By, Dr. John D McGinnis is the host of Two-Way Radio on WRTA in Altoona, PA, and former State Representative.
“Thou hypocrite, first cast out the beam out of thine own eye; and then shalt thou see clearly to cast out the mote out of thy brother’s eye.” –Matt 7:5.
State Treasurer Joe Torsella promises great things for private sector employees wanting to save for retirement with the new “Keystone Saves” plan. The Treasurer sees the need to increase their savings for retirement, which will reduce the long-term demand on the state’s Medicaid liabilities.
Call me, Skeptical.
First, retirement saving depends on take-home pay so any government wanting the private sector to save more needs to spend and tax less. That’s never under consideration in PA by either political party.
Second, employees of businesses without retirement plans can already establish an Individual Retirement Account (IRA) with a qualified administrator on their own. IRS rules allow up to $6,000 to be invested in 2019 and up to $7,000 for those over age 50. So, Keystone Saves is simply a redundancy for political theater.
Third, why have the state involve itself in something that is unnecessary and only leads to opportunities for corruption in a state with a long and extensive history of corruption? Among many other examples, the story of former State Treasurer and convicted felon, Robert McCord, should serve as a sufficient cautionary tale. Individuals on their own can find many reputable firms (Pennsylvania’s own Vanguard comes to mind) that can handle any IRA. No firm chosen by the state government is going to beat Vanguard and other successful investment companies on flexibility and cost bases.
Most glaringly, how does a government, with a $75 billion unfunded liability in its own public retirement plans, consider itself a proper agent of overseeing private sector retirement? Doesn’t it have enough to do cleaning up its own mess? Would a prudent and rational person trust anyone who has so manifestly proven they are incompetent in funding retirement obligations? Is it just coincidence that the other states going down this road also have severely unfunded public pensions?
“This ensures that all Pennsylvanians will have financial security when they retire,” Senator Pat Browne is quoted at the Treasurer’s website.

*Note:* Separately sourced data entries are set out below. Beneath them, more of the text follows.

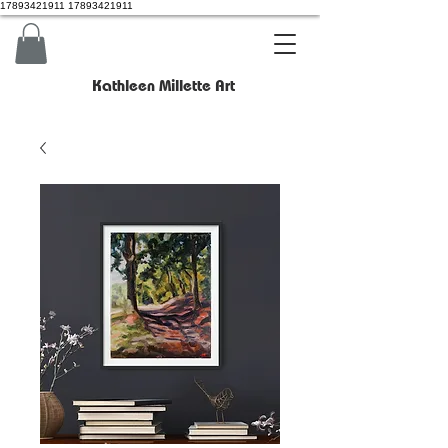
17893421911 17893421911
Kathleen Millette Art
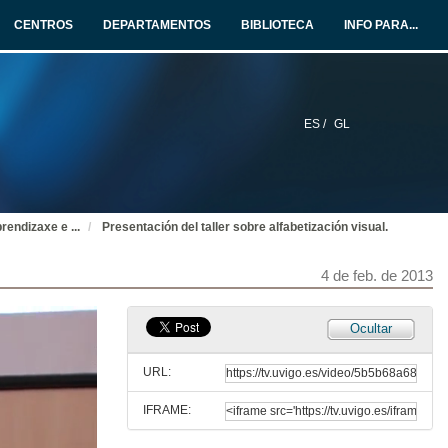
CENTROS
DEPARTAMENTOS
BIBLIOTECA
INFO PARA...
ES /
GL
prendizaxe e
...
Presentación del taller sobre alfabetización visual.
4 de feb. de 2013
Ocultar
URL:
IFRAME:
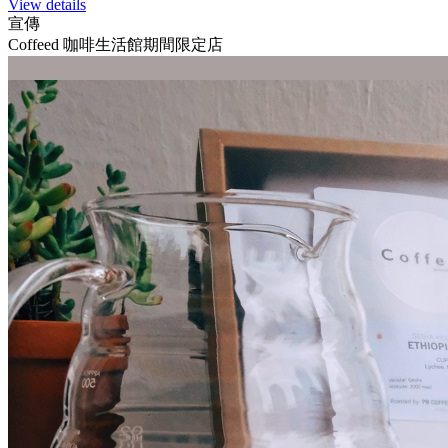
View details
宣傳
Coffeed 咖啡生活館期間限定店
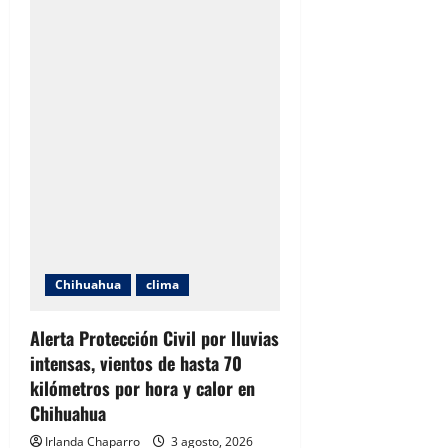
hasta
40
grados
y
lluvias
fuertes
para
este
martes
en
Chihuahua
Chihuahua
clima
Alerta Protección Civil por lluvias
intensas, vientos de hasta 70
kilómetros por hora y calor en
Chihuahua
Irlanda Chaparro
3 agosto, 2026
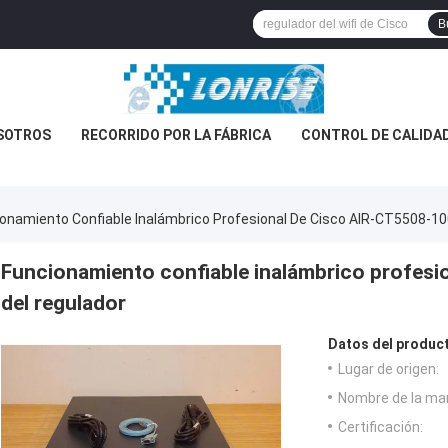
B
SOTROS
RECORRIDO POR LA FÁBRICA
CONTROL DE CALIDA
onamiento Confiable Inalámbrico Profesional De Cisco AIR-CT5508-10
Funcionamiento confiable inalámbrico profes
del regulador
Datos del produc
Lugar de origen:
Nombre de la ma
Certificación:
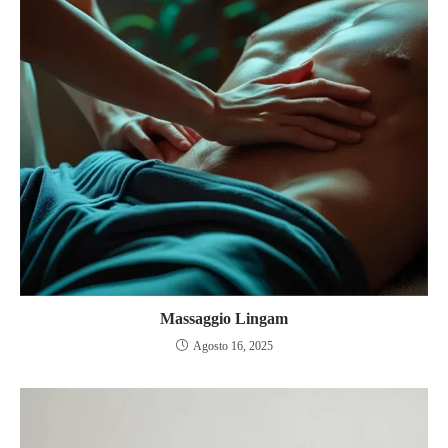
Massaggio Lingam
Agosto 16, 2025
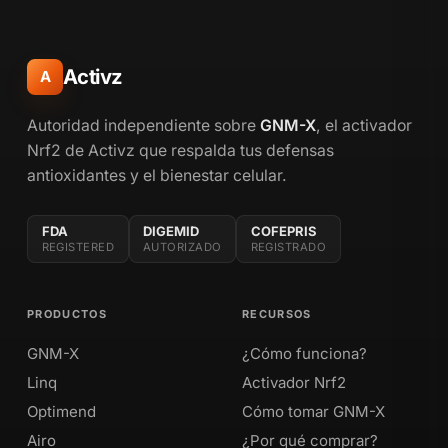
Activz
A
Autoridad independiente sobre
GNM-X
, el activador
Nrf2 de Activz que respalda tus defensas
antioxidantes y el bienestar celular.
FDA
DIGEMID
COFEPRIS
REGISTERED
AUTORIZADO
REGISTRADO
PRODUCTOS
RECURSOS
GNM-X
¿Cómo funciona?
Linq
Activador Nrf2
Optimend
Cómo tomar GNM-X
Airo
¿Por qué comprar?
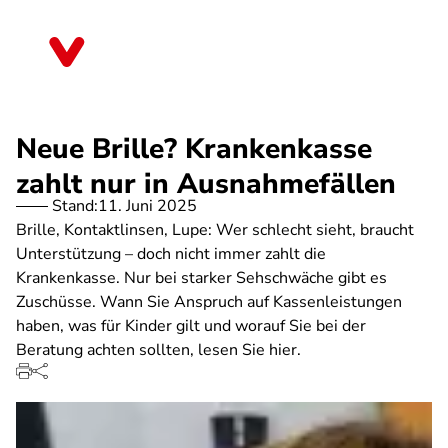
Direkt
zum
Schleswig-Holstein
Inhalt
Neue Brille? Krankenkasse
zahlt nur in Ausnahmefällen
Stand:
11. Juni 2025
Brille, Kontaktlinsen, Lupe: Wer schlecht sieht, braucht
Unterstützung – doch nicht immer zahlt die
Krankenkasse. Nur bei starker Sehschwäche gibt es
Zuschüsse. Wann Sie Anspruch auf Kassenleistungen
haben, was für Kinder gilt und worauf Sie bei der
Beratung achten sollten, lesen Sie hier.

How does it ensure anything let alone something for all Pennsylvanians? It’s a duplicative, voluntary program so it can ensure nothing except more power to the likes of Sen Pat Browne. That’s the same Pat Browne whose votes (Act 9, Act 38, Act 40, Act 120) and whose “leadership” helped create the monstrous $75 billion public sector pension debt. That’s the same Pat Browne who characterized Act 5 in 2017 as a great way for the Commonwealth to move forward to a better designed public sector pension plan but opted out of the better design himself for one more personally enriching. (Senator Browne is coming up on 25 years in elected office. Multiply that by 3% and then by $119,000—his current pay—and right at the moment, he can walk away with $90,000 a year for the rest of his life. Nice work if you can get it.)
If the behavior of these fiscal incompetents didn’t have such costly consequences for all Pennsylvanians, it would be Keystone Kops comical. When they say a private firm will administer the program do they have Bernie Madoff in mind? He has the bona fides suitable for our state government.
The brazenness of these trustees of SERS and PSERS, who are, now and without end, inflicting a whole lot of hurt on school districts and taxpayers across the state is just way beyond the pale.
Torsella, Browne et al claim a win-win as they get citizens to save for their retirement, which may reduce the future liabilities of Medicaid. But those liabilities have already been imposed by their dereliction and those liabilities and dereliction always falls on the private sector. So what is this idea except a targeted way to get the private sector to cover public sector incompetence—only hypocrites of the political class could come up with a lose-lose game for private citizens and call it win-win.
According to Ronald Reagan, the most terrifying words in the English language are, “I’m from the government and I’m here to help.” Do us all a favor Treasurer Torsella, Senator Browne and the rest of your ilk—take a tip from Adam Smith:
It is the highest impertinence and presumption… in kings and ministers, to pretend to watch over the economy of private people,… They are themselves always, and without any exception, the greatest spendthrifts in the society. Let them look well after their own expense, and they may safely trust private people with theirs. If their own extravagance does not ruin the state, that of their subjects never will.